Tout cela, tandis que le gouvernement augmente considérablement les dépenses publiques sur les projets de construction nationale et ne fait pas bien l’engagement de l’OTAN de Carney à accroître les dépenses du Canada en défense à 2% du produit intérieur brut annuel d’ici la fin de cet exercice le 31 mars 2026.

Carney prévoit d’atteindre ces objectifs contradictoires en séparant les dépenses d’exploitation du gouvernement fédéral – le coût des opérations quotidiennes, ainsi que des transferts en espèces aux provinces et aux programmes de prestations tels que la sécurité de la vieillesse, la garderie de 10 $ par jour et les soins dentaires – des dépenses en capital pour l’infrastructure.

Le problème avec la redéfinition de la dette de cette manière est qu’il ne fait pas disparaître la dette.
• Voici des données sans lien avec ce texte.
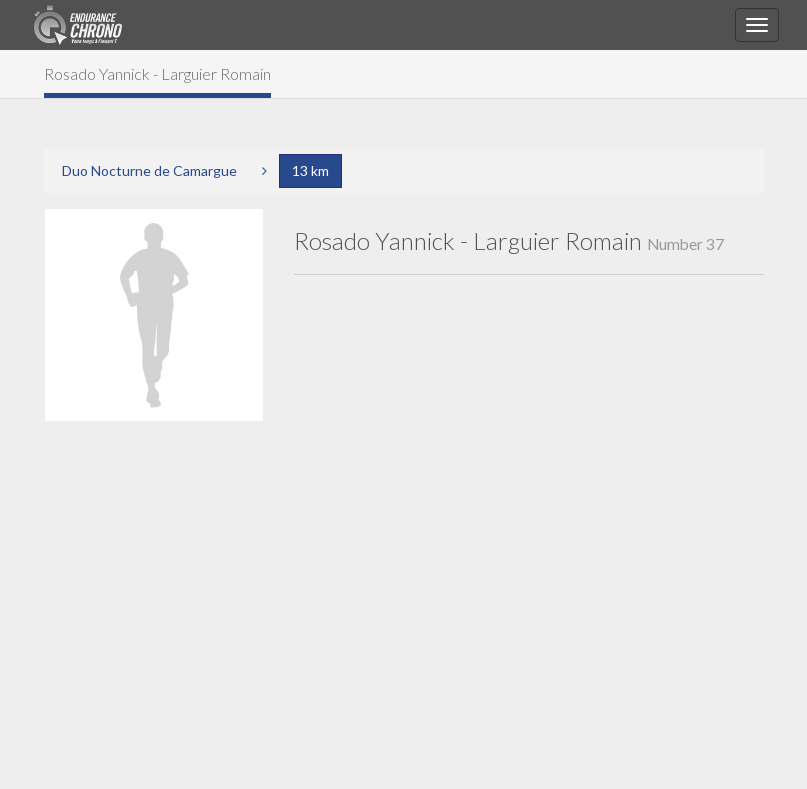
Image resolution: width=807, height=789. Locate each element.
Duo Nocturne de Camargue (149, 170)
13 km (310, 170)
Cela l’explique simplement d’une manière nouvelle et les contribuables devront toujours le rembourser – avec intérêt – éventuellement.

Nous ne saurons pas non plus ce que Carney a l’intention de classer comme des «dépenses» opérationnelles par rapport aux «investissements» en capital – une autre distinction importante – jusqu’à ce qu’il publie le budget fédéral le mois prochain. La date n’a pas encore été annoncée.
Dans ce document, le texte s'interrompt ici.